# WHAT TO PRODUCE
Filter the entries for the string "hétköznapi". Copy each line that has it.

Saved entries
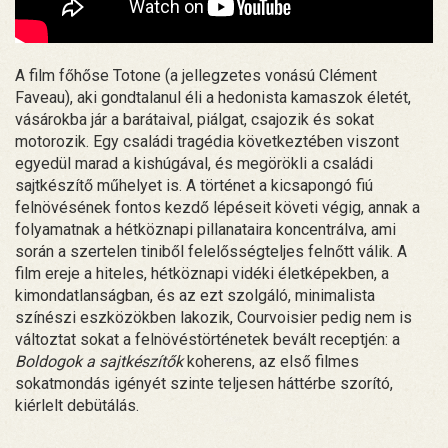
A film főhőse Totone (a jellegzetes vonású Clément
Faveau), aki gondtalanul éli a hedonista kamaszok életét,
vásárokba jár a barátaival, piálgat, csajozik és sokat
motorozik. Egy családi tragédia következtében viszont
egyedül marad a kishúgával, és megörökli a családi
sajtkészítő műhelyet is. A történet a kicsapongó fiú
felnövésének fontos kezdő lépéseit követi végig, annak a
folyamatnak a hétköznapi pillanataira koncentrálva, ami
során a szertelen tiniből felelősségteljes felnőtt válik. A
film ereje a hiteles, hétköznapi vidéki életképekben, a
kimondatlanságban, és az ezt szolgáló, minimalista
színészi eszközökben lakozik, Courvoisier pedig nem is
változtat sokat a felnövéstörténetek bevált receptjén: a
Boldogok a sajtkészítők
koherens, az első filmes
sokatmondás igényét szinte teljesen háttérbe szorító,
kiérlelt debütálás.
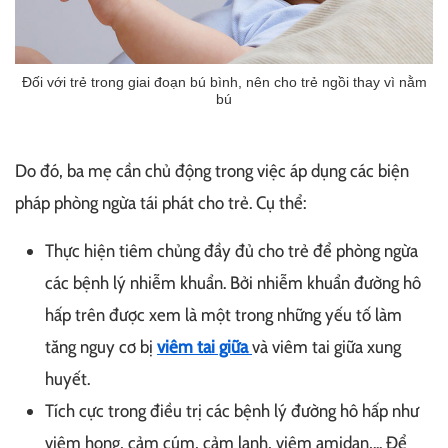
Đối với trẻ trong giai đoạn bú bình, nên cho trẻ ngồi thay vì nằm
bú
Do đó, ba mẹ cần chủ động trong việc áp dụng các biện
pháp phòng ngừa tái phát cho trẻ. Cụ thể:
Thực hiện tiêm chủng đầy đủ cho trẻ để phòng ngừa
các bệnh lý nhiễm khuẩn. Bởi nhiễm khuẩn đường hô
hấp trên được xem là một trong những yếu tố làm
tăng nguy cơ bị
viêm tai giữa
và viêm tai giữa xung
huyết.
Tích cực trong điều trị các bệnh lý đường hô hấp như
viêm họng, cảm cúm, cảm lạnh, viêm amidan,... Để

# SOLUTION FOR THIS PROBLEM
folyamatnak a hétköznapi pillanataira koncentrálva, ami
film ereje a hiteles, hétköznapi vidéki életképekben, a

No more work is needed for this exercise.